--- TRY IT ---
Write out every entry exactly as given, but omit the pictures.

+++ DATA FOR THIS TASK +++

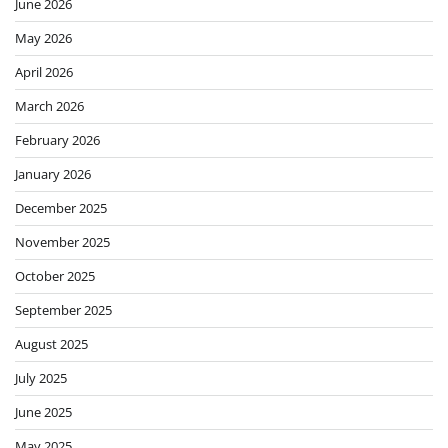
June 2026
May 2026
April 2026
March 2026
February 2026
January 2026
December 2025
November 2025
October 2025
September 2025
August 2025
July 2025
June 2025
May 2025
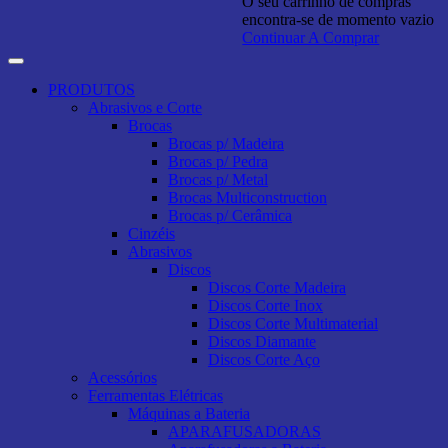
O seu carrinho de compras
encontra-se de momento vazio
Continuar A Comprar
PRODUTOS
Abrasivos e Corte
Brocas
Brocas p/ Madeira
Brocas p/ Pedra
Brocas p/ Metal
Brocas Multiconstruction
Brocas p/ Cerâmica
Cinzéis
Abrasivos
Discos
Discos Corte Madeira
Discos Corte Inox
Discos Corte Multimaterial
Discos Diamante
Discos Corte Aço
Acessórios
Ferramentas Elétricas
Máquinas a Bateria
APARAFUSADORAS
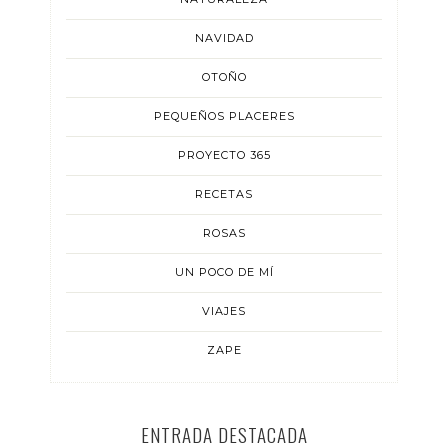
NAVIDAD
OTOÑO
PEQUEÑOS PLACERES
PROYECTO 365
RECETAS
ROSAS
UN POCO DE MÍ
VIAJES
ZAPE
ENTRADA DESTACADA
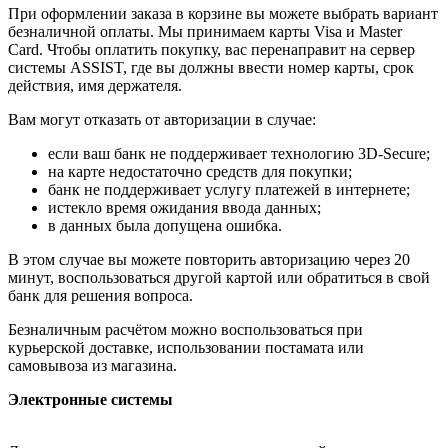
При оформлении заказа в корзине вы можете выбрать вариант
безналичной оплаты. Мы принимаем карты Visa и Master
Card. Чтобы оплатить покупку, вас перенаправит на сервер
системы ASSIST, где вы должны ввести номер карты, срок
действия, имя держателя.
Вам могут отказать от авторизации в случае:
если ваш банк не поддерживает технологию 3D-Secure;
на карте недостаточно средств для покупки;
банк не поддерживает услугу платежей в интернете;
истекло время ожидания ввода данных;
в данных была допущена ошибка.
В этом случае вы можете повторить авторизацию через 20
минут, воспользоваться другой картой или обратиться в свой
банк для решения вопроса.
Безналичным расчётом можно воспользоваться при
курьерской доставке, использовании постамата или
самовывоза из магазина.
Электронные системы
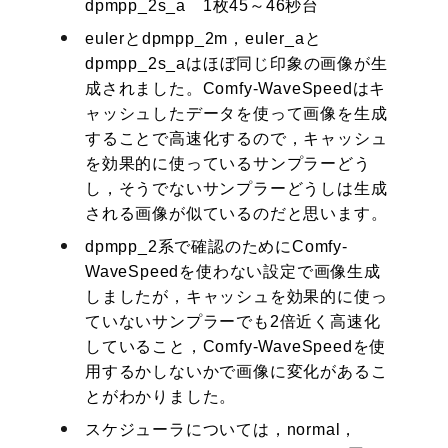
dpmpp_2s_a 1枚45～46秒台
eulerとdpmpp_2m，euler_aと
dpmpp_2s_aはほぼ同じ印象の画像が生
成されました。Comfy-WaveSpeedはキ
ャッシュしたデータを使って画像を生成
することで高速化するので，キャッシュ
を効果的に使っているサンプラーどう
し，そうでないサンプラーどうしは生成
される画像が似ているのだと思います。
dpmpp_2系で確認のためにComfy-
WaveSpeedを使わない設定で画像生成
しましたが，キャッシュを効果的に使っ
ていないサンプラーでも2倍近く高速化
していること，Comfy-WaveSpeedを使
用するかしないかで画像に変化があるこ
とがわかりました。
スケジューラについては，normal，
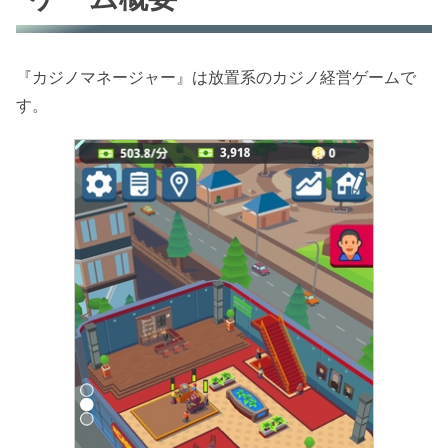
『カジノマネージャー』は放置系のカジノ経営ゲームで
す。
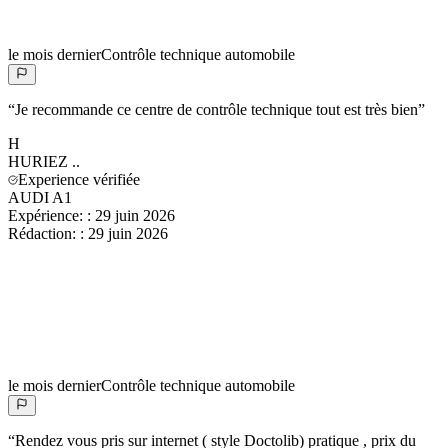
le mois dernier
Contrôle technique automobile
“
Je recommande ce centre de contrôle technique tout est très bien
”
H
HURIEZ
..
Experience vérifiée
AUDI A1
Expérience:
:
29 juin 2026
Rédaction:
:
29 juin 2026
le mois dernier
Contrôle technique automobile
“
Rendez vous pris sur internet ( style Doctolib) pratique , prix du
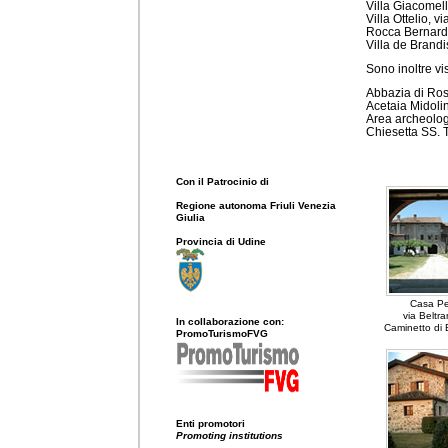
Villa Giacomel
Villa Ottelio, 
Rocca Bernarda
Villa de Brand
Sono inoltre visi
Abbazia di Ros
Acetaia Midolin
Area archeolog
Chiesetta SS. Tr
Con il Patrocinio di
Regione autonoma Friuli Venezia
Giulia
Provincia di Udine
Casa Pe
via Beltr
In collaborazione con:
Caminetto di B
PromoTurismoFVG
Enti promotori
Promoting institutions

+++

--- COMPLETED TASK ---
June 2026
May 2026
April 2026
March 2026
February 2026
January 2026
December 2025
November 2025
October 2025
September 2025
August 2025
July 2025
June 2025
May 2025
O seu carrinho de compras
encontra-se de momento vazio
Continuar A Comprar
PRODUTOS
Abrasivos e Corte
Brocas
Brocas p/ Madeira
Brocas p/ Pedra
Brocas p/ Metal
Brocas Multiconstruction
Brocas p/ Cerâmica
Cinzéis
Abrasivos
Discos
Discos Corte Madeira
Discos Corte Inox
Discos Corte Multimaterial
Discos Diamante
Discos Corte Aço
Acessórios
Ferramentas Elétricas
Máquinas a Bateria
APARAFUSADORAS
NAVIDAD
OTOÑO
PEQUEÑOS PLACERES
PROYECTO 365
RECETAS
ROSAS
UN POCO DE MÍ
VIAJES
ZAPE
ENTRADA DESTACADA
При оформлении заказа в корзине вы можете выбрать вариант
безналичной оплаты. Мы принимаем карты Visa и Master
Card. Чтобы оплатить покупку, вас перенаправит на сервер
системы ASSIST, где вы должны ввести номер карты, срок
действия, имя держателя.
Вам могут отказать от авторизации в случае:
если ваш банк не поддерживает технологию 3D-Secure;
на карте недостаточно средств для покупки;
банк не поддерживает услугу платежей в интернете;
истекло время ожидания ввода данных;
в данных была допущена ошибка.
В этом случае вы можете повторить авторизацию через 20
минут, воспользоваться другой картой или обратиться в свой
банк для решения вопроса.
Безналичным расчётом можно воспользоваться при
курьерской доставке, использовании постамата или
самовывоза из магазина.
Электронные системы
dpmpp_2s_a 1枚45～46秒台
eulerとdpmpp_2m，euler_aと
dpmpp_2s_aはほぼ同じ印象の画像が生
成されました。Comfy-WaveSpeedはキ
ャッシュしたデータを使って画像を生成
することで高速化するので，キャッシュ
を効果的に使っているサンプラーどう
し，そうでないサンプラーどうしは生成
される画像が似ているのだと思います。
dpmpp_2系で確認のためにComfy-
WaveSpeedを使わない設定で画像生成
しましたが，キャッシュを効果的に使っ
ていないサンプラーでも2倍近く高速化
していること，Comfy-WaveSpeedを使
用するかしないかで画像に変化があるこ
とがわかりました。
スケジューラについては，normal，
『カジノマネージャー』は放置系のカジノ経営ゲームで
す。
le mois dernier
Contrôle technique automobile
“
Je recommande ce centre de contrôle technique tout est très bien
”
H
HURIEZ
..
Experience vérifiée
AUDI A1
Expérience:
:
29 juin 2026
Rédaction:
:
29 juin 2026
le mois dernier
Contrôle technique automobile
“
Rendez vous pris sur internet ( style Doctolib) pratique , prix du
Villa Giacomel
Villa Ottelio, 
Rocca Bernarda
Villa de Brand
Sono inoltre visi
Abbazia di Ros
Acetaia Midolin
Area archeolog
Chiesetta SS. Tr
Con il Patrocinio di
Regione autonoma Friuli Venezia
Giulia
Provincia di Udine
Casa Pe
via Beltr
In collaborazione con:
Caminetto di B
PromoTurismoFVG
Enti promotori
Promoting institutions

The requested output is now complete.